Generative AI for Lyapunov Optimization Theory in UAV-based Low-Altitude Economy Networking
Zhang Liu, Dusit Niyato, Jiacheng Wang, Geng Sun, Lianfen Huang, Zhibin Gao, Xianbin Wang
TL;DR
This paper addresses the challenge of achieving stable, high-performance control in UAV-based LAE networks under dynamic channel and resource conditions by leveraging Lyapunov optimization. It proposes a novel framework that couples generative diffusion models with reinforcement learning to solve Lyapunov drift-plus-penalty objectives, reducing instability risks and improving real-time decision quality. Through a UAV-based LAE case study, the approach demonstrates enhanced uplink rates and lower energy consumption compared to traditional methods, validating the practical viability of GenAI-enabled Lyapunov optimization.
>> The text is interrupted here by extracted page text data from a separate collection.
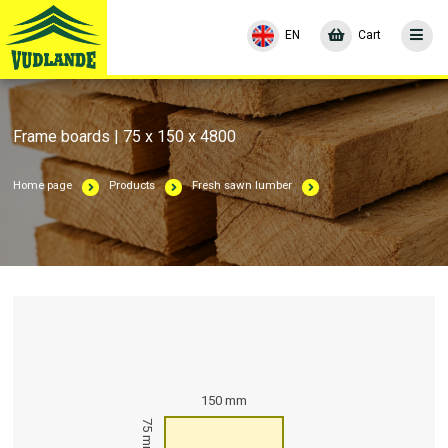
EN
Cart
Frame boards | 75 x 150 x 4800
Home page
Products
Fresh sawn lumber
150 mm
75 mm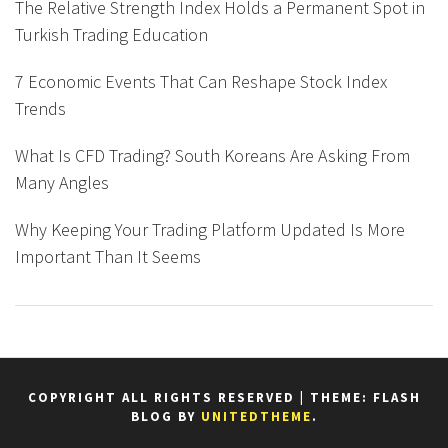
The Relative Strength Index Holds a Permanent Spot in
Turkish Trading Education
7 Economic Events That Can Reshape Stock Index
Trends
What Is CFD Trading? South Koreans Are Asking From
Many Angles
Why Keeping Your Trading Platform Updated Is More
Important Than It Seems
COPYRIGHT ALL RIGHTS RESERVED
|
THEME: FLASH
BLOG BY
UNITEDTHEME
.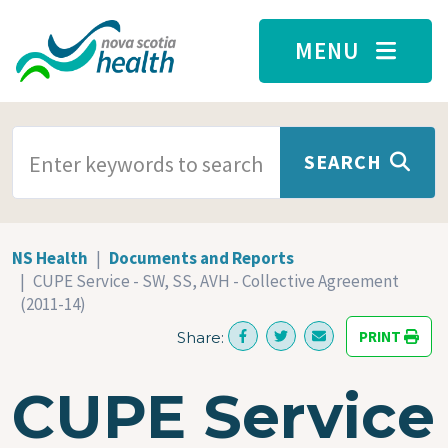
Skip to main content
MENU
SEARCH TERMS
SEARCH
NS Health
Documents and Reports
CUPE Service - SW, SS, AVH - Collective Agreement
(2011-14)
PRINT
Share:
CUPE Service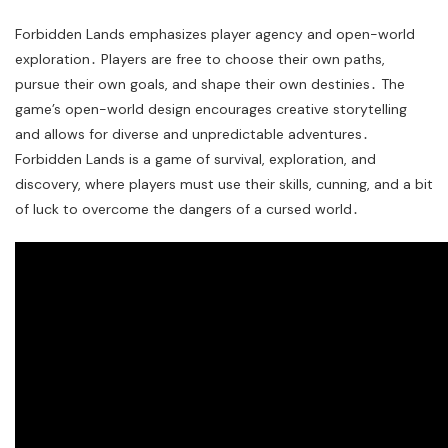
Forbidden Lands emphasizes player agency and open-world
exploration․ Players are free to choose their own paths,
pursue their own goals, and shape their own destinies․ The
game’s open-world design encourages creative storytelling
and allows for diverse and unpredictable adventures․
Forbidden Lands is a game of survival, exploration, and
discovery, where players must use their skills, cunning, and a bit
of luck to overcome the dangers of a cursed world․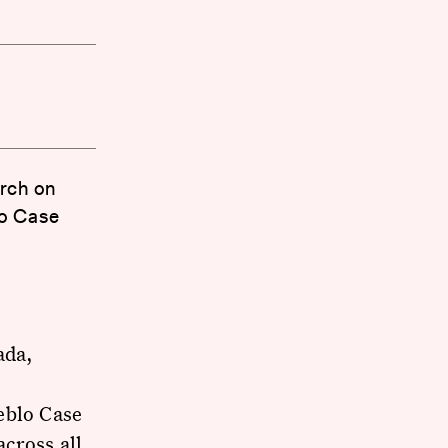
arch on
lo Case
ada,
eblo Case
cross all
The work outlines future directions in problem transformation, real-time adaptation, and automated method integration, highlighting a pathway for scalable, stable, and data-efficient optimization in dynamic aerial networks.
Abstract
Lyapunov optimization theory has recently emerged as a powerful mathematical framework for solving complex stochastic optimization problems by transforming long-term objectives into a sequence of real-time short-term decisions while ensuring system stability. This theory is particularly valuable in unmanned aerial vehicle (UAV)-based low-altitude economy (LAE) networking scenarios, where it could effectively address inherent challenges of dynamic network conditions, multiple optimization objectives, and stability requirements. Recently, generative artificial intelligence (GenAI) has garnered significant attention for its unprecedented capability to generate diverse digital content. Extending beyond content generation, in this paper, we propose a framework integrating generative diffusion models with reinforcement learning to address Lyapunov optimization problems in UAV-based LAE networking. We begin by introducing the fundamentals of Lyapunov optimization theory and analyzing the limitations of both conventional methods and traditional AI-enabled approaches. We then examine various GenAI models and comprehensively analyze their potential contributions to Lyapunov optimization. Subsequently, we develop a Lyapunov-guided generative diffusion model-based reinforcement learning framework and validate its effectiveness through a UAV-based LAE networking case study. Finally, we outline several directions for future research.